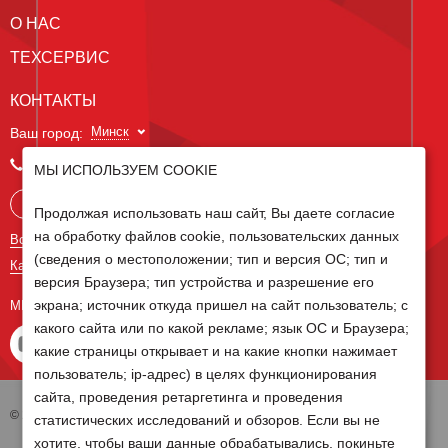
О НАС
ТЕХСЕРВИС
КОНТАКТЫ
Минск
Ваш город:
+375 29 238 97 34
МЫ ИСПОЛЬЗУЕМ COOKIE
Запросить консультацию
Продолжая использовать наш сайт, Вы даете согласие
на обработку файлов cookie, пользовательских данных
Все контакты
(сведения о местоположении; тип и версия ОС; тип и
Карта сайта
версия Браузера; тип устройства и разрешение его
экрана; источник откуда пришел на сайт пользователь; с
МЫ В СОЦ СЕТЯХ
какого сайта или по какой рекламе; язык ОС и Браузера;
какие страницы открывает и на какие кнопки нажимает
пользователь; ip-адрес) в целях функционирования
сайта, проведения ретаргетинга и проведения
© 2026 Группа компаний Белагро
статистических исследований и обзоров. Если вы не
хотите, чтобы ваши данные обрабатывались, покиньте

────

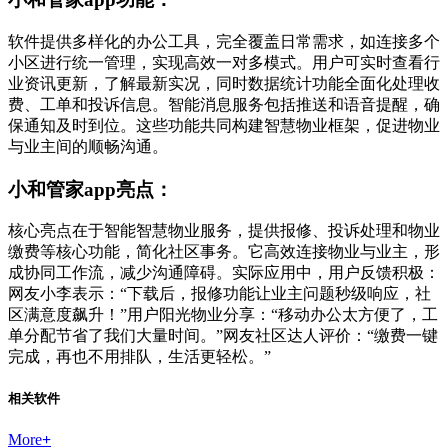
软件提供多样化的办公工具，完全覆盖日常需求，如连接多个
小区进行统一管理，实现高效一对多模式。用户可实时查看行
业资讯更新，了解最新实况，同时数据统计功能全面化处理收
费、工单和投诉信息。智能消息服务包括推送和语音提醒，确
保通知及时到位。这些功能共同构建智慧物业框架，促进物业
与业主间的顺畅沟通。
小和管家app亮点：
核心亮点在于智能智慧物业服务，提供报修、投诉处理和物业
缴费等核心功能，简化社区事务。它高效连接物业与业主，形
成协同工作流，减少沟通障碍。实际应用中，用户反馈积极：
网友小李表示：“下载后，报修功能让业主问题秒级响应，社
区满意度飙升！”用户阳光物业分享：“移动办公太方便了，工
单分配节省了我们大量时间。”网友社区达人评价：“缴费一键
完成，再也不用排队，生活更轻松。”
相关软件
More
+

────

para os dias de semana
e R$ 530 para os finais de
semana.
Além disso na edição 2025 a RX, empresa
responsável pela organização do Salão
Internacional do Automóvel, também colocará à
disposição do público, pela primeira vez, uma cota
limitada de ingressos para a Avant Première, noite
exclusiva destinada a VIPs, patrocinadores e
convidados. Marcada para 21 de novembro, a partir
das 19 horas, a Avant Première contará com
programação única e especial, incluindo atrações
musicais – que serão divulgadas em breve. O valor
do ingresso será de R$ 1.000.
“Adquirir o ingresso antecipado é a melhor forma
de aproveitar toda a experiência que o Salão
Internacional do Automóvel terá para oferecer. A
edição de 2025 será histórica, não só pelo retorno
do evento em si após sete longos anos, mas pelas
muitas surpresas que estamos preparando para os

────

» DIRECTIONS: Gather each line from the entries above that includes the word "сайта".

» RESULT OF THIS EXERCISE:
Карта сайта
какого сайта или по какой рекламе; язык ОС и Браузера;
сайта, проведения ретаргетинга и проведения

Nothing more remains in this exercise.